Comment by enobrev
4 months ago
Probably a bit rude, but maybe we can all agree to accept "fork off" as an acceptable, concise, and descriptive answer to unwanted requests.
4 months ago
Probably a bit rude, but maybe we can all agree to accept "fork off" as an acceptable, concise, and descriptive answer to unwanted requests.
Self-plug for a tongue-in-cheek license I wrote to say exactly that, for exactly this reason :) https://codeberg.org/klardotsh/fork-off-public-license
Fully agreed. FOSS maintainers don't owe you anything. You can ask for whatever you want, politely, but accept no or "maybe when I have the spoons, which may be never" as an answer, and don't push.
> If you've received source code with this license attached, you are free to build, run, and/or redistribute it.
Maybe insert a few more rights here, like "modify"?

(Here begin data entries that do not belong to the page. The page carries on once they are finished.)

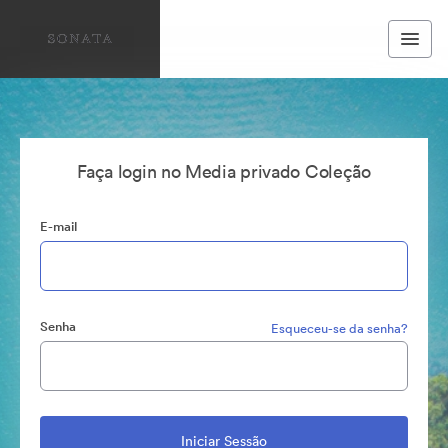
Faça login no Media privado Coleção
E-mail
Senha
Esqueceu-se da senha?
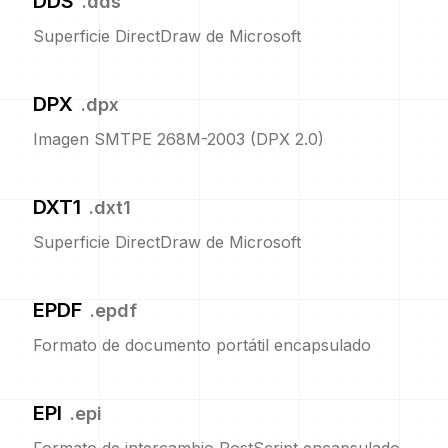
DDS
.
dds
Superficie DirectDraw de Microsoft
DPX
.
dpx
Imagen SMTPE 268M-2003 (DPX 2.0)
DXT1
.
dxt1
Superficie DirectDraw de Microsoft
EPDF
.
epdf
Formato de documento portátil encapsulado
EPI
.
epi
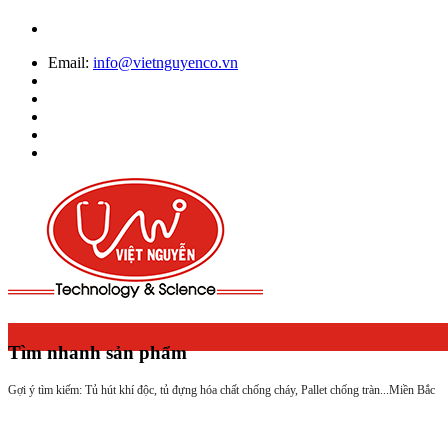
Email:
info@vietnguyenco.vn
Tìm nhanh sản phẩm
Gợi ý tìm kiếm: Tủ hút khí độc, tủ đựng hóa chất chống cháy, Pallet chống tràn...
Miền Bắc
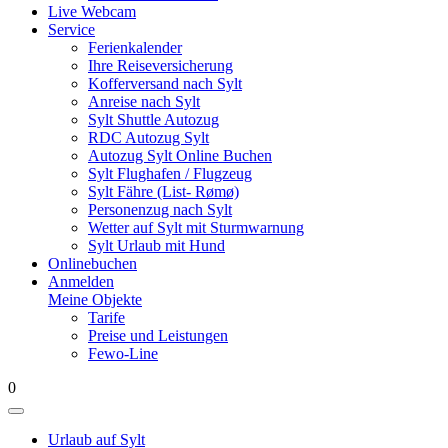
Live Webcam
Service
Ferienkalender
Ihre Reiseversicherung
Kofferversand nach Sylt
Anreise nach Sylt
Sylt Shuttle Autozug
RDC Autozug Sylt
Autozug Sylt Online Buchen
Sylt Flughafen / Flugzeug
Sylt Fähre (List- Rømø)
Personenzug nach Sylt
Wetter auf Sylt mit Sturmwarnung
Sylt Urlaub mit Hund
Onlinebuchen
Anmelden
Meine Objekte
Tarife
Preise und Leistungen
Fewo-Line
0
Urlaub auf Sylt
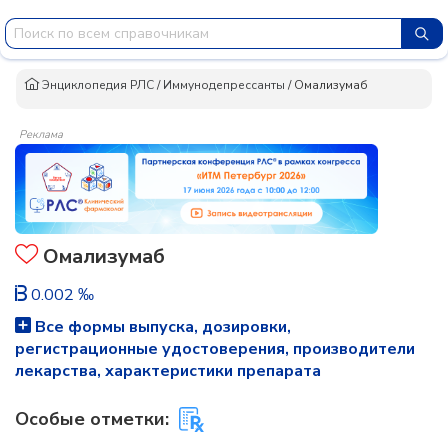
Энциклопедия РЛС
/
Иммунодепрессанты
/
Омализумаб
Реклама
Омализумаб
0.002 ‰
Все формы выпуска, дозировки,
регистрационные удостоверения, производители
лекарства, характеристики препарата
Особые отметки:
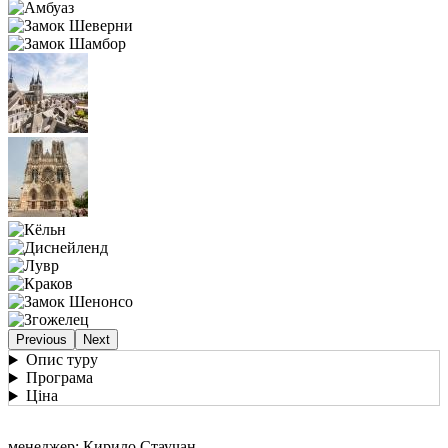
Previous
Next
Опис туру
Програма
Ціна
менеджер: Кирило Стаучан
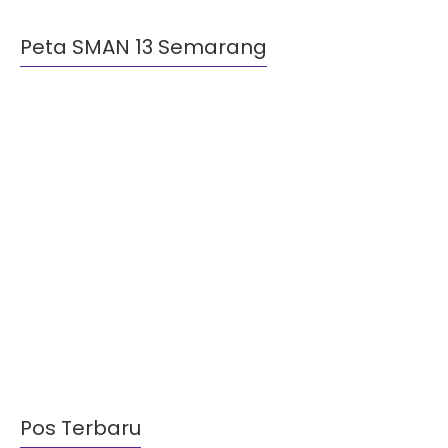
Peta SMAN 13 Semarang
Pos Terbaru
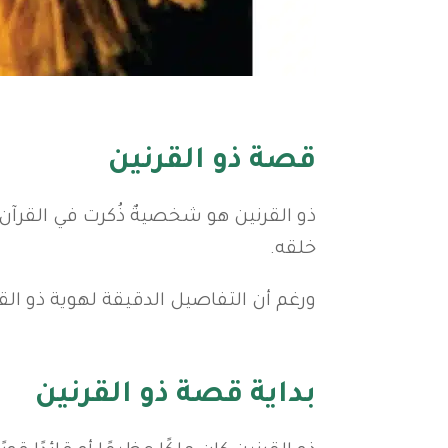
قصة ذو القرنين
ذو القرنين هو شخصيةٌ ذُكرت في القرآن
خلقه.
ورغم أن التفاصيل الدقيقة لهوية ذو الق
بداية قصة ذو القرنين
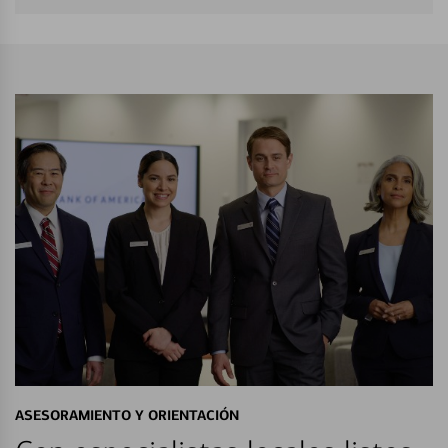
ASESORAMIENTO Y ORIENTACIÓN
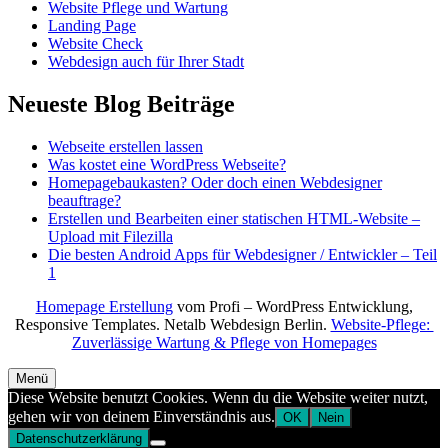
Website Pflege und Wartung
Landing Page
Website Check
Webdesign auch für Ihrer Stadt
Neueste Blog Beiträge
Webseite erstellen lassen
Was kostet eine WordPress Webseite?
Homepagebaukasten? Oder doch einen Webdesigner
beauftrage?
Erstellen und Bearbeiten einer statischen HTML-Website –
Upload mit Filezilla
Die besten Android Apps für Webdesigner / Entwickler – Teil
1
Homepage Erstellung
vom Profi – WordPress Entwicklung,
Responsive Templates. Netalb Webdesign Berlin.
Website-Pflege:
Zuverlässige Wartung & Pflege von Homepages
Menü
Diese Website benutzt Cookies. Wenn du die Website weiter nutzt,
gehen wir von deinem Einverständnis aus.
OK
Nein
Datenschutzerklärung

Sure! Maybe I'll finally get a v0.99 or a v1.0 together one of these days.
“Go fork yourself.”
i'd go with "go fork it yourself". more correct, and less direct. makes it more like a creative insult where the recipient has to think whether they have actually been insulted or not.
I've enjoyed using "Looking forward to your fork/PR!" for a long time now. Caveat: I dont have any big projects nor anything that brings me money or fame. It is possible my slightly snarky responses have limited the projects' potential so consider what you're trying to get out of your open source before following any advice.